If one is surrounded by suffering, and one suffers as a result, one of the first things should be to inquire after the nature of one's perception and sensibility, so as to harmonize oneself with the greater body one is a part of, regardless of whether that body is embodied destruction itself.  

Here I've operated through an intense interrogation of ideology, but there are plenty of other ways to go about it. And indeed, it is the dominant Western spiritual tradition at the moment that gives us so much trouble, with its infinite yearning into the heavens and its refusal of its own mortality, and all of the bellyaching that comes with those drives in the face of a reality where precisely the opposite seems to be taking place. Plenty of other cultures and spiritual systems - and even less dominant ones in the Western body - have figured this out with far more grace and elegance. But anyway. 

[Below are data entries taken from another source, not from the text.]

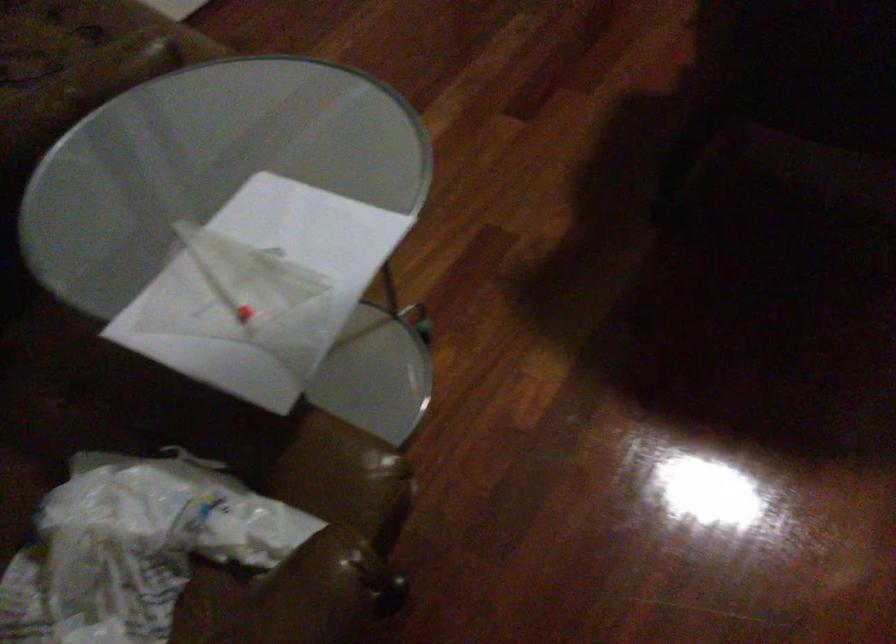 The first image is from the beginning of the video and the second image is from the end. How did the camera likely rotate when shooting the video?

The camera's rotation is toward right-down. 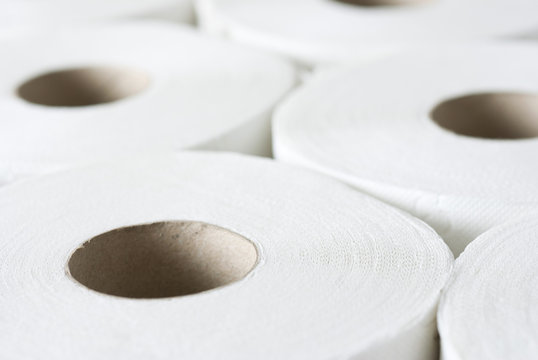 Where is `toilet paper`? The image size is (538, 360). toilet paper is located at coordinates (348, 254), (437, 175), (209, 116), (463, 305), (345, 24). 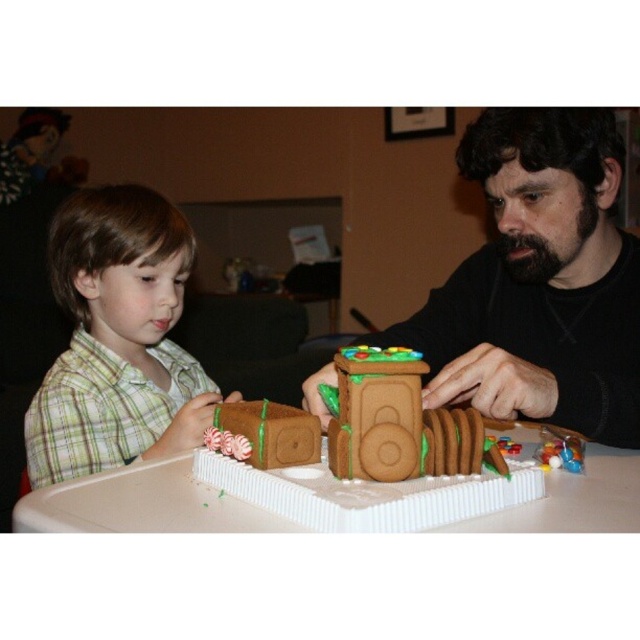 The width and height of the screenshot is (640, 640). Identify the location of green plaid shirt at left. click(116, 339).

Which of these two, green plaid shirt at left or brown sugar cookie at center, stands taller?

Standing taller between the two is green plaid shirt at left.

The width and height of the screenshot is (640, 640). Find the location of `green plaid shirt at left`. green plaid shirt at left is located at coordinates (116, 339).

Between black matte gingerbread house at right and green plaid shirt at left, which one appears on the right side from the viewer's perspective?

A: From the viewer's perspective, black matte gingerbread house at right appears more on the right side.

Which of these two, black matte gingerbread house at right or green plaid shirt at left, stands shorter?

With less height is black matte gingerbread house at right.

The image size is (640, 640). I want to click on black matte gingerbread house at right, so click(540, 282).

Identify the location of black matte gingerbread house at right. Image resolution: width=640 pixels, height=640 pixels. (540, 282).

Who is shorter, green plaid shirt at left or brown sugar cookie train at center?

brown sugar cookie train at center

Which is more to the left, green plaid shirt at left or brown sugar cookie train at center?

Positioned to the left is green plaid shirt at left.

This screenshot has width=640, height=640. Describe the element at coordinates (116, 339) in the screenshot. I see `green plaid shirt at left` at that location.

This screenshot has height=640, width=640. I want to click on green plaid shirt at left, so click(116, 339). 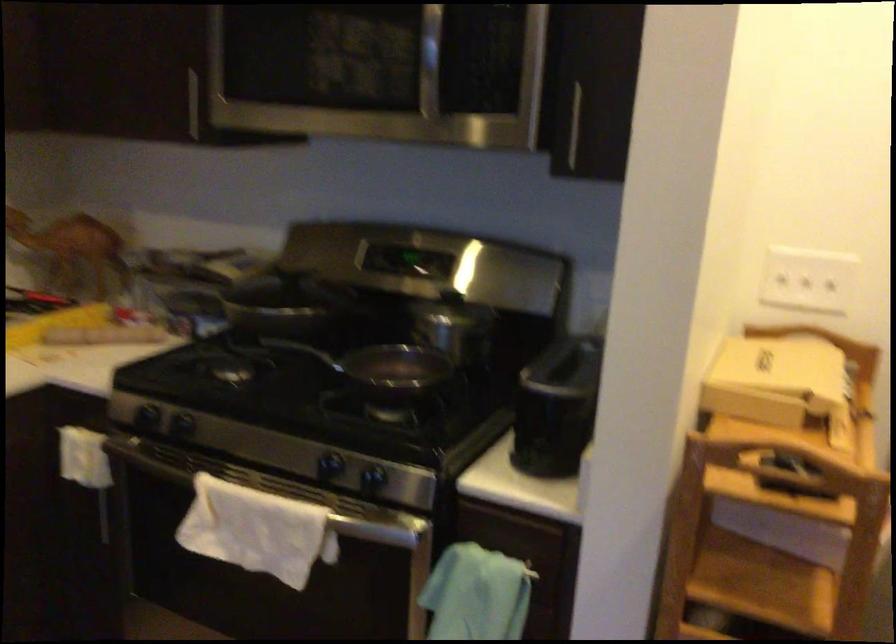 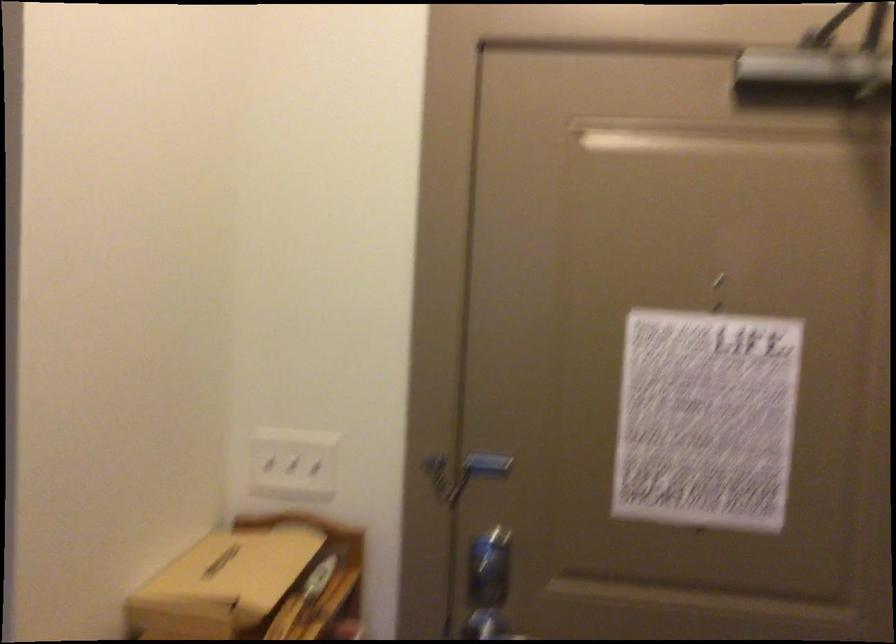 Question: What movement of the cameraman would produce the second image?

Choices:
 (A) Left
 (B) Right
 (C) Forward
 (D) Backward

Answer: (B)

In the modern world, there is a tendency of a conscious subjectivity to build ideological structures for understanding the dynamic and chaotic natural forces, and this tendency also plays an important part in modern spiritual life.


Ideology itself, that supposedly demonic drive responsible for the great (and unforgivably violent) mass movements in the modern world, has always been with us. It only took its present form - as a self-relating structure of ideas - in the modern era when a greater emphasis was placed on individual thought and rationality, and our energy and attention was focused on the products of these things. 

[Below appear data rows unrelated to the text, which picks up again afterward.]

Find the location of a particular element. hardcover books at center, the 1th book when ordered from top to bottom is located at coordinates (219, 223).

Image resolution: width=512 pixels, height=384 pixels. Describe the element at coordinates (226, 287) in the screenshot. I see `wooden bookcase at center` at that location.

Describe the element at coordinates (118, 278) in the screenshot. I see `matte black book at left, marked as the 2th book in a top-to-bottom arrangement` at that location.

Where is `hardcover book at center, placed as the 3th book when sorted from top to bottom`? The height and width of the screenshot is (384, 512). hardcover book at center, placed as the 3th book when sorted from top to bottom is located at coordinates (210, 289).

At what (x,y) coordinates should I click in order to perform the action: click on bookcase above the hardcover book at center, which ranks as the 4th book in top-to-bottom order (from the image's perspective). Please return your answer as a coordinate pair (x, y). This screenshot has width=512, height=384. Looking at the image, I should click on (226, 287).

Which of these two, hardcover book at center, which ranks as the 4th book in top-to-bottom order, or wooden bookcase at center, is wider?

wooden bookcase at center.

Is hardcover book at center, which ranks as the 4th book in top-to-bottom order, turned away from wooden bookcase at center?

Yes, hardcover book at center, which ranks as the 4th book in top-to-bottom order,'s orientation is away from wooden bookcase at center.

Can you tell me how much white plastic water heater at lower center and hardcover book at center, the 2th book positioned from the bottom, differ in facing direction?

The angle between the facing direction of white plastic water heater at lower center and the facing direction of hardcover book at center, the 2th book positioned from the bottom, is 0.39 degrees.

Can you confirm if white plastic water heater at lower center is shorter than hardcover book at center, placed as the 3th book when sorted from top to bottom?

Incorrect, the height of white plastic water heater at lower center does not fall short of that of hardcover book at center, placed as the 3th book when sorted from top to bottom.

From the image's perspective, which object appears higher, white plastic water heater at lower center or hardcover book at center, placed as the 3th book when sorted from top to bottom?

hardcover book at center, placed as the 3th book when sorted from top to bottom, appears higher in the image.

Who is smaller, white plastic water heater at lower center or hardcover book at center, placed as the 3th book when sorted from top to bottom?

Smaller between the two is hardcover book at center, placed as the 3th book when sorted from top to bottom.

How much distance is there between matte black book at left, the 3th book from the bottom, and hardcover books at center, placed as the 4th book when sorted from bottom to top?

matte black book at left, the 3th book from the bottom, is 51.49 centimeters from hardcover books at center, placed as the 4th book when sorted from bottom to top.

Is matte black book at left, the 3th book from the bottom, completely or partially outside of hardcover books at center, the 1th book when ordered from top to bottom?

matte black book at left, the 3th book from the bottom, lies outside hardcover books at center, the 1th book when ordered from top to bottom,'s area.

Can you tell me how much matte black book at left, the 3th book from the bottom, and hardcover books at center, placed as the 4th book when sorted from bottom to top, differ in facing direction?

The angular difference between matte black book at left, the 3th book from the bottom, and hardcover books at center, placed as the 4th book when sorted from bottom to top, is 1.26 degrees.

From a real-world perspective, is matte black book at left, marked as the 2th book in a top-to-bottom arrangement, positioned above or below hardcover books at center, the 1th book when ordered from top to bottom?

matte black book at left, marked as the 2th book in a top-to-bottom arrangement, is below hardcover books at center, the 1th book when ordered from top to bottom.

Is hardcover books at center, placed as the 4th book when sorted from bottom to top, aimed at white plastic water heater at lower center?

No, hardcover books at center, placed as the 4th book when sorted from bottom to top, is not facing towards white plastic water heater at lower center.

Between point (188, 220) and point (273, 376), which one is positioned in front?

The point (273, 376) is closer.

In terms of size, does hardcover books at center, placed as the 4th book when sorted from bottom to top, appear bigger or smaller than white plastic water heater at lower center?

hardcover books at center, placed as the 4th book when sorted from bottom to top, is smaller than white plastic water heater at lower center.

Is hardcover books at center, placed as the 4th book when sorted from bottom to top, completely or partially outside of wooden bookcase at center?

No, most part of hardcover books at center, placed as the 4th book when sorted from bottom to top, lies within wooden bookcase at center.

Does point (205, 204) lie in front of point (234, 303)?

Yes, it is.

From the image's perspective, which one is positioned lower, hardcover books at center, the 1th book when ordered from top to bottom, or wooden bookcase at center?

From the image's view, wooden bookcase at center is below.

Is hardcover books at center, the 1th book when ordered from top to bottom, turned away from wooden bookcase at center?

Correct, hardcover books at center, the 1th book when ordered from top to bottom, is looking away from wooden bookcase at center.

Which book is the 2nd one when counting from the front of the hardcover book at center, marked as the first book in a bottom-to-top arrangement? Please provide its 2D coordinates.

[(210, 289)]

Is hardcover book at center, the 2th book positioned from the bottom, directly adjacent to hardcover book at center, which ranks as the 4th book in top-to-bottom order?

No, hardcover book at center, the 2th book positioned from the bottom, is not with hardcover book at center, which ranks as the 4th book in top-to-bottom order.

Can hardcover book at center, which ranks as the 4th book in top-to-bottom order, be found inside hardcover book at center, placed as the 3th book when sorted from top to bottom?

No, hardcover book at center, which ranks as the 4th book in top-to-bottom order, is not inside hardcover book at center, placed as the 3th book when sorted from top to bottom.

Christianity for example had ideological structures growing out of its early mystical experiences far into the past, only they weren't necessarily experienced as such. We can call it ideology today because of the emergence of ideology in the consciousness as an efficacious force, as it fully develops in force, and we project backwards within the fully developed environment of this thought and language. It is the tool of thought that we currently have most refined, and any sort of re-emergent spirituality may re-emerge within this milieu, while it also may re-emerge in various bare experiences as well. 


So we have a classic developmental process in reverse: where an ideology once crystallized out of a connected set of practices and experiences, ideology can now direct some sort of spiritual inquiry. Today in a hyperstimulated world of symbols, it is sometimes difficult to listen to higher spiritual bodies, though they certainly do leak out appearances in many ways, say through visions, hallucinations, dreams, etc. 


Out of an ideology and its practices, these leaks in communication can be further developed, perhaps into floods, and new spiritual experiences may be had, which could very well obliterate the housing ideology itself. 


It is the fundamental instability of this age that demands a spiritual readiness for change and even obliteration. As a living thing, one may build houses - whether physical or psychic - while still expecting them to be eventually swept away. The life on a flood plain generates in anticipation of flood. And the alpine flower on the slope of the mountain fully blooms even in the face of avalanche. 


One must become what one is, but that becoming has now taken on the nature of the passing away. What one is necessarily includes what one will become: in this case, it may be something radically different, or something in a state of disintegration - sooner rather than later.